Propel ICT set to launch program

Propel ICT set to launch program

By Geoff Bird – Telegraph Journal | link to original article


Propel ICT's project to launch a whack of New Brunswick's startups has evolved. This time, it's not only looking for scientifically-minded, it's also looking for entrepreneurial-minded.

Launch36 builds on the Propel ICT's similar project from six years ago, which has launched 20 successful companies, including New Brunswick's celebrated Radian6, by linking people with ideas to seasoned entrepreneurs with the know-how to get those ideas off the ground.

The new program will look to repeat that success, though its now expanding its reach to those who might not have the ideas, but do have the entrepreneurial gumption to launch a successful firm.

« The universities have a lot of intellectual property that's just sitting on the shelf, » said Trevor McAusland, Propel ICT's executive director.

The group is looking to hook up budding entrepreneurs with intellectual property to try to bring concepts to commercialization.

Propel ICT is working with the University of New Brunswick, the Pond-Deshpande Centre for Innovation and Entrepreneurship and the New Brunswick Innovation Foundation to see what's possible. One idea that's being floated is pairing university students with a piece of intellectual property during their summer break.

« Instead of getting a summer job, they'd work on starting a company, » McAusland said.

There's no shortage of ideas waiting within the province's schools. Roughly 70 pieces of intellectual property have been identified as having good potential for commercialization.

« Researchers, that's what they do, that's what they love, » McAusland said. « A lot of them recognize they're not necessarily entrepreneurs and that intellectual property is just sitting there waiting to be capitalized on. »

Propel ICT will still be looking for people with ideas for Launch36, though.

This time around, the program will work with cohorts of five or six indivudals. The groups will go through a two-day boot camp that will challenge them to conceptualize the market for their product and get them to articulate the problems that must be solve to bring it there.

The boot campers will then pitch their ideas to program mentors such as Radian6's Chris Newton, former NBTel CEO and serial tech investor Gerry Pond and Dan Martell, CEO of Flowtown. They'll decide whether the idea is promising enough to begin Propel ICT's five month-long Accelerator program, which teams people with seasoned entrepreneurs, financial experts, lawyers and potential future board members.

Currently being mentored through that program, there are six firms that collectively have 40 employees and have raised $3.5 million within the last 18 months through Propel ICT's connections.
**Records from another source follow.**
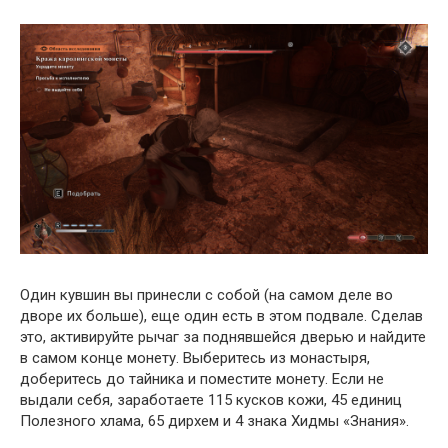
Один кувшин вы принесли с собой (на самом деле во
дворе их больше), еще один есть в этом подвале. Сделав
это, активируйте рычаг за поднявшейся дверью и найдите
в самом конце монету. Выберитесь из монастыря,
доберитесь до тайника и поместите монету. Если не
выдали себя, заработаете 115 кусков кожи, 45 единиц
Полезного хлама, 65 дирхем и 4 знака Хидмы «Знания».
Those firms also have plans to hire another 35 people within the next six months.

« When I started with Propel, I pretty much had only myself and a good idea, » said Yan Simard, CEO of Zaptap, a firm that has designed a smart phone app that provides product information to shoppers.

« What Propel brought very early on was good people to throw ideas at and good people to help you refine those ideas into a good business model, » Simard said.

Simard was teamed up with Pond, former Propel ICT executive director Jeff Roach and people from T4G Ltd., who help guide Zaptap's development early on.

« As an early-stage startup, it's absolutely critical to get access to that expertise right away, » Simard said.